Barkley, Lyndon Johnson, and Sam Rayburn. However, you don’t have to dig too much deeper to understand that even in such august company as that, Huey was unique.

For one thing, he wasn’t just a politician, he was a one-man crusade. Some seek power. Some have ideals. Some are adept at manipulating opinion, others and manipulating the political process. Seldom, if ever, have these qualities been embodied in a single individual. Born in rural northern Louisana in 1893, he became a lawyer without graduating from high school. He became a master salesman before he was twenty-one. He early on perceived that he had a gift for understanding people and their needs. Before long, he parleyed this ability and his photographic memory into a political career. Early on, he developed a plan for a career that started with a governorship, proceeded to the U.S. Senate, thence to the White House. Parallel with political prominence, he saw himself building a better life for the commoner and for bringing down the wealthy–individuals and corporations alike. Particularly Standard Oil

He made it to governor and to the senate. He had achieved national prominence   and was well on his way to making a bid for the presidency–or at least making a lot of trouble for FDR–in 1936 when he was gunned down in the lobby of the Louisiana state capital in 1935 at age 43.

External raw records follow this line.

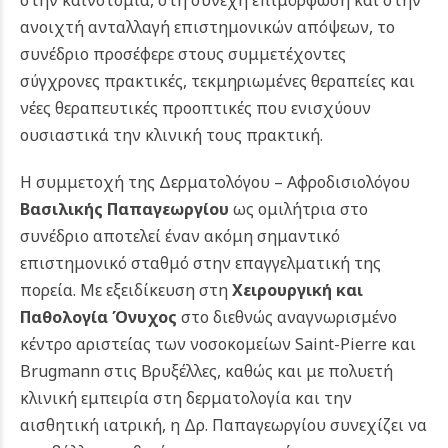
ανοιχτή ανταλλαγή επιστημονικών απόψεων, το
συνέδριο προσέφερε στους συμμετέχοντες
σύγχρονες πρακτικές, τεκμηριωμένες θεραπείες και
νέες θεραπευτικές προοπτικές που ενισχύουν
ουσιαστικά την κλινική τους πρακτική.
Η συμμετοχή της Δερματολόγου – Αφροδισιολόγου
Βασιλικής Παπαγεωργίου
ως ομιλήτρια στο
συνέδριο αποτελεί έναν ακόμη σημαντικό
επιστημονικό σταθμό στην επαγγελματική της
πορεία. Με εξειδίκευση στη
Χειρουργική και
Παθολογία Όνυχος
στο διεθνώς αναγνωρισμένο
κέντρο αριστείας των νοσοκομείων Saint-Pierre και
Brugmann στις Βρυξέλλες, καθώς και με πολυετή
κλινική εμπειρία στη δερματολογία και την
αισθητική ιατρική, η Δρ. Παπαγεωργίου συνεχίζει να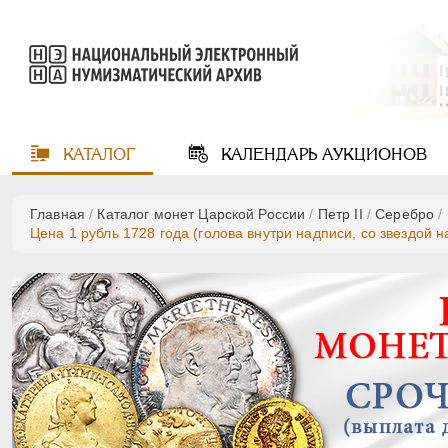
КАТАЛОГ
КАЛЕНДАРЬ
АУКЦИОНОВ
Главная
/
Каталог монет Царской России
/
Петр II
/
Серебро
/
Цена 1 рубль 1728 года (голова внутри надписи, со звездой 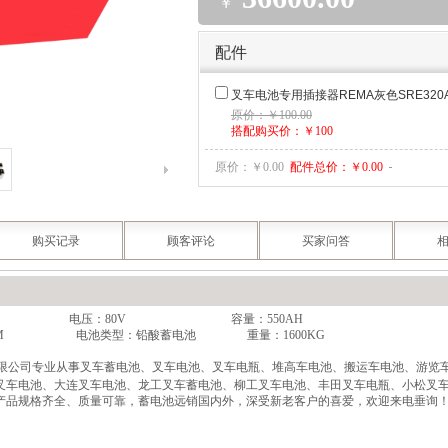
￥
配件
叉车电池专用插接器REMA灰色SRE320A/150
原价：￥100.00
搭配购买价：￥100
原价：￥
0.00
配件总价：￥
0.00
购买记录
顾客评论
买家问答
电压：80V 容量：550AH
9*625MM 电池类型：铅酸蓄电池 重量：1600KG
限公司专业从事叉车蓄电池、叉车电池、叉车电瓶、堆高车电池、搬运车电池、游览
叉车电池、大连叉车电池、龙工叉车蓄电池、柳工叉车电池、丰田叉车电瓶、小松叉
产品规格齐全、质量可靠，蓄电池远销国内外，深受新老客户的喜爱，欢迎来电垂询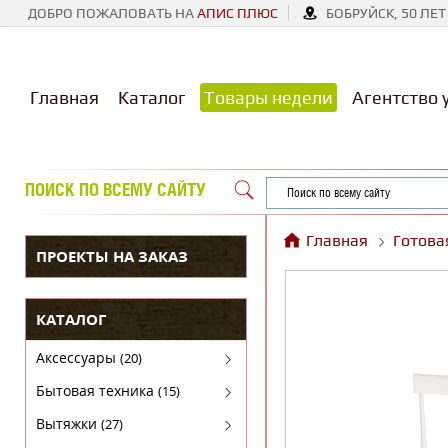
ДОБРО ПОЖАЛОВАТЬ НА
АПИС ПЛЮС
БОБРУЙСК, 50 ЛЕТ
Главная
Каталог
Товары недели
Агентство 
ПОИСК ПО ВСЕМУ САЙТУ
Главная
Готова
ПРОЕКТЫ НА ЗАКАЗ
КАТАЛОГ
Аксессуары
(20)
Аксессуары для бытовой техники
Бытовая техника
(15)
Духовые шкафы
Вытяжки
(27)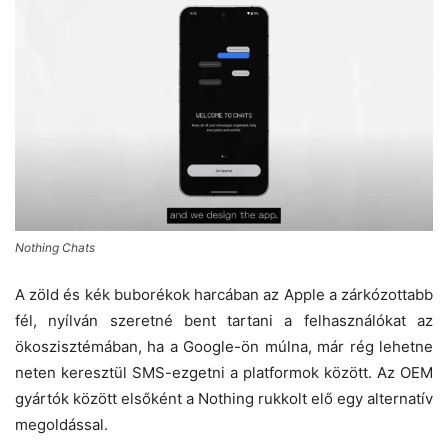
Nothing Chats
A zöld és kék buborékok harcában az Apple a zárkózottabb
fél, nyílván szeretné bent tartani a felhasználókat az
ökoszisztémában, ha a Google-ön múlna, már rég lehetne
neten keresztül SMS-ezgetni a platformok között. Az OEM
gyártók között elsőként a Nothing rukkolt elő egy alternatív
megoldással.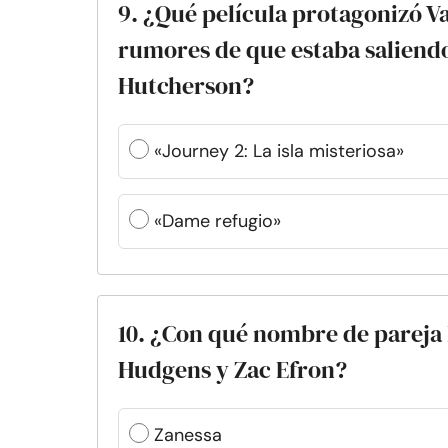
9. ¿Qué película protagonizó 
rumores de que estaba saliendo
Hutcherson?
«Journey 2: La isla misteriosa»
«Dame refugio»
10. ¿Con qué nombre de pareja 
Hudgens y Zac Efron?
Zanessa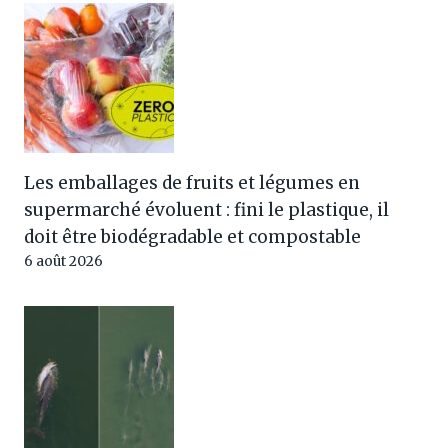
Les emballages de fruits et légumes en
supermarché évoluent : fini le plastique, il
doit être biodégradable et compostable
6 août 2026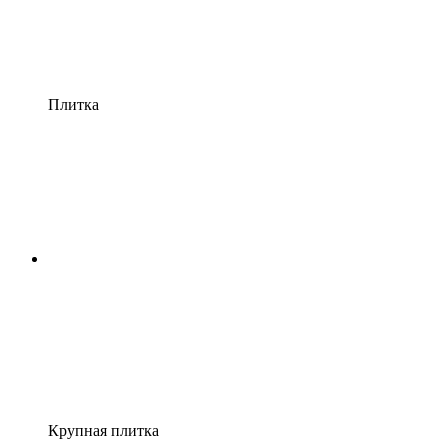
Плитка
Крупная плитка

He was hated–reviled–by the have’s and by the institutionally powerful men in Louisiana because he challenged their very right to the money and power they held, challenged, indeed the very system of class and patronage that had defined their society for generations. He wasn’t an advocate for racial reform–desegregation or voting rights–beyond asserting that even the niggers deserved a good job and a decent family life. But everything else was up for grabs. This man who took his nickname from the Amos and Andy Radio show’s lodge president wanted to limit income, share the wealth (even founded a “Share Our Wealth” society that had hundreds of thousands of members nationwide.), theorizing that the wider the distribution of money, the greater the prosperity for all.

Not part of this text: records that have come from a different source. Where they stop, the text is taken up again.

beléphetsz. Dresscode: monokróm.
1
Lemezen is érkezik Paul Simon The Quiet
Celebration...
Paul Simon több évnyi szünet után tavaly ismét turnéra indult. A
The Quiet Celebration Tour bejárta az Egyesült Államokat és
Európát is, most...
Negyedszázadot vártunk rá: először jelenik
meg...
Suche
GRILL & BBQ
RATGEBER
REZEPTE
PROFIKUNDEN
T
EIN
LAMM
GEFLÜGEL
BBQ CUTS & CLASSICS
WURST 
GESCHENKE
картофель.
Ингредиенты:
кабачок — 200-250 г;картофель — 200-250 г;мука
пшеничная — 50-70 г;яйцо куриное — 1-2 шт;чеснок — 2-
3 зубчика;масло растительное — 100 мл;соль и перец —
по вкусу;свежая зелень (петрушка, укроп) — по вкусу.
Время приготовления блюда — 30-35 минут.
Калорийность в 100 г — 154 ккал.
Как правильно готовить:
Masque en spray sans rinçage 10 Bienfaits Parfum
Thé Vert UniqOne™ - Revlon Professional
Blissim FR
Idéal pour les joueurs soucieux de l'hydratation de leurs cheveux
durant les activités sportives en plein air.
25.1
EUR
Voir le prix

He was called a Fascist, a Communist, a dictator. What he actually was is confusing. He was certainly corrupt to a certain extent. And certainly some of his followers were very much so. But no more corrupt, probably, than any other politician in the South of that period. He ran much of his organization on cash, demanded contributions from state employees, wielded power through patronage. Yet, all of these things were staples of the times. The fact is, it seems to me, that he was just much, much better at placing folks who believed in his ideas and were beholden to him in positions all the way from your parish sheriff to your state supreme court justice. And those Longites got him votes and delivered favorable legal rulings. If you have the ballots and judiciary controlled, what more to you need? Oh yeah, occasionally the National Guard, but he had that covered as well.

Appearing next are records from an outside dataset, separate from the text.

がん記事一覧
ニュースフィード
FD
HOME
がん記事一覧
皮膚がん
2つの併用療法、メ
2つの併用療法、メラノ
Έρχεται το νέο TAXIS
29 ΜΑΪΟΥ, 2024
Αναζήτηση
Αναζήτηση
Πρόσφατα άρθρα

He supported FDR in the beginning, was a key player in getting him the 1932 nomination. But he soon broke with him because his reforms were, to his mind, penny ante trivia that allowed the same bankers and corporate chiefs who had always been in charge to remain on top, and in 1936 he meant to come after him guns blazing. He was a compelling orator on the stump and a mesmerizing figure in any room he entered. However, for all his sincere commitment to lifting the masses from their misery, there was this about him: He always had to be first. Always. He would walk behind no one. Rather than working with people, he worked people over (not physically).

Too bad for him, his family, and for history he had to go so young. You can’t help think that the depression and even WWII might have been different if he’d stayed around. Different for sure, but better? Who can say?